From the Botanical Garden station, took a bus to Jiming Temple. Jiming Ancient Temple was rebuilt...
The back gate connected to the ancient city wall—Taicheng Wall section.
The Ming city walls—wisely, several administrations of Nanjing didn't follow Beijing's lead in demolishing the walls... leaving behind priceless city treasures...
From ancient to modern: Nanjing's tallest building, the Zifeng Tower, was not far.
Took a bus to the mansion area on Yihe Road and Ninghai Road to see the Minguo-era western-style houses.
At the intersection, the village office had become a tourist shop.

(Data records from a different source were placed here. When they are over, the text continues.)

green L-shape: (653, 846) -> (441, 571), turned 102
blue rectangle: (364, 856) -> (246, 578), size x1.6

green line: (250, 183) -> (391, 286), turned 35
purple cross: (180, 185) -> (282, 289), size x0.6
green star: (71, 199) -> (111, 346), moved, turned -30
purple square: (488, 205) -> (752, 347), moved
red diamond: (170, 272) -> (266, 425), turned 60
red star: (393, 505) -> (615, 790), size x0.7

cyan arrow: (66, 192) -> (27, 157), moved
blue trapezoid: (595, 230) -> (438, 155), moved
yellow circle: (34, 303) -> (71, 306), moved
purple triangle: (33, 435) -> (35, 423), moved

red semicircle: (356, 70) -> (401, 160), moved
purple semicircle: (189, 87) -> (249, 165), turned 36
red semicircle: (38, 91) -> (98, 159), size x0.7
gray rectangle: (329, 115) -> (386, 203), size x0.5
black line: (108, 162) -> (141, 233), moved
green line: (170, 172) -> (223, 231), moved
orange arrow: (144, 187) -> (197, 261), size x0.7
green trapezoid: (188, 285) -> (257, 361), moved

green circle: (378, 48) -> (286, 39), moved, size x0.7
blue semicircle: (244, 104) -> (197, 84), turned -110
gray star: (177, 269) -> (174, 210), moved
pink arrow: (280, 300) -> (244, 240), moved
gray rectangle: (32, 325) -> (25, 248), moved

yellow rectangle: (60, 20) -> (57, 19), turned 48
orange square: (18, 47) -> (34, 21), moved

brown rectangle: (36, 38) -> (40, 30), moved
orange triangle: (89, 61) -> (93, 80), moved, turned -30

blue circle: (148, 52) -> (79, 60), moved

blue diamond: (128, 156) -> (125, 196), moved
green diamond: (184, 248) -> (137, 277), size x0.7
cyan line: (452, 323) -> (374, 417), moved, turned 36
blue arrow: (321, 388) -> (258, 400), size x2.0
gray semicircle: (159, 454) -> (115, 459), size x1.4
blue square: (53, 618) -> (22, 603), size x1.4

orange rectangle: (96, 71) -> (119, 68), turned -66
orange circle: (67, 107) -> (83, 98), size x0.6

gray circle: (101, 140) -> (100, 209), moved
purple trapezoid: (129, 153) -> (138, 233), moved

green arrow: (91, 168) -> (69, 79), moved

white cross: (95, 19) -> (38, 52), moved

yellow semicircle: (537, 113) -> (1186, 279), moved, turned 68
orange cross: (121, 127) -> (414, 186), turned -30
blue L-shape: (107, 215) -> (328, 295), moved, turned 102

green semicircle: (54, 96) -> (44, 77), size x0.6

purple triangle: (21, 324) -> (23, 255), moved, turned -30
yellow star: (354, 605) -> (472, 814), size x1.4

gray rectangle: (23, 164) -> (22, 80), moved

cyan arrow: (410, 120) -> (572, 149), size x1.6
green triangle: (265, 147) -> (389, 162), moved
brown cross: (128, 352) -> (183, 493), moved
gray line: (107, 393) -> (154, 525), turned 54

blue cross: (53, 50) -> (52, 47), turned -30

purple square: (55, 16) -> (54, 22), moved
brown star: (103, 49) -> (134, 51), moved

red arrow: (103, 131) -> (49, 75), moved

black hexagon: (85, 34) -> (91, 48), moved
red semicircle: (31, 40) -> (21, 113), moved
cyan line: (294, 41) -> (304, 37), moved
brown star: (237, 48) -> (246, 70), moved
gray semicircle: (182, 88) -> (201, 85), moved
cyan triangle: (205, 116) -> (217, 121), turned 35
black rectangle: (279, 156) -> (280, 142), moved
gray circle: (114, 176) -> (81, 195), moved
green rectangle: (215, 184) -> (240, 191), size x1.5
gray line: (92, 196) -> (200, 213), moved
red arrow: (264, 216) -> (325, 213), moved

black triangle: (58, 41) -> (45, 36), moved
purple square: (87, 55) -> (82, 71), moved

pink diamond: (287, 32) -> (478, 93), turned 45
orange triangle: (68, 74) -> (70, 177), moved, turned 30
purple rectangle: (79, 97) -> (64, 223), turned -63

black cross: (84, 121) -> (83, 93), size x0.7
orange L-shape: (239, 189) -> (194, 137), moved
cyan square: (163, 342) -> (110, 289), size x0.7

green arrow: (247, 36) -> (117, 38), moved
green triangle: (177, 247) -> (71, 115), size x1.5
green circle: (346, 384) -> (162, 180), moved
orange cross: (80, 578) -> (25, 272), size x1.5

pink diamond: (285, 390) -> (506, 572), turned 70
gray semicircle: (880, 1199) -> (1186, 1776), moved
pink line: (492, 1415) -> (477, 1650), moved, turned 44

Today, I went to see Yuejiang Tower by the Yangtze River. Got off at Xingzhongmen Station, and the city gate came into view.
There was a walking path uphill, but we took the elevator at the visitor center near the parking lot (paid). Stepping out of the elevator, the towering platform building greeted us. With age, this Yuejiang Tower was also rebuilt.
The large platform below the tower offered a panoramic view, but climbing to the tower's top gave an even better view. (There's an elevator too.)
Gazing afar—a bridge...
Imperial golden glazed tiles.
Although Zhu Yuanzhang wasn't highly literate, he wrote a 'Record of Yuejiang Tower'.
Diligent children on an autumn outing...
Bus No. 20 to Zhongshan Wharf, still in a Minguo style...
Took the ferry to Pukou, once the first stop across the river.
Pukou Station is now called Nanjing North Station.
The past bustle was gone with the convenience of the bridge. The old waiting shed—
Lonely green train cars...
The original structures were still there, not demolished. Some were fenced off, the waiting hall tightly shut. Maybe there are plans to develop this as industrial tourism?
Viewed Yuejiang Tower from the river.
There was an introduction that a heritage museum was built at Nanjing's Dabao'en Temple—so before closing time in the afternoon, I went to check it out—
I heard that remains were unearthed during construction, and after archaeology, they became a protected site. A national treasure. They used glazed art to recreate a Buddhist sanctuary—
A huge boxwood carving—maybe the story of Jianzhen's journey to the east...
As evening lights came on, the Dabao'en Temple pagoda show...
The ancient capital of the Six Dynasties, like a crouching tiger and coiling dragon. Three days of casual wandering, just a fleeting glimpse.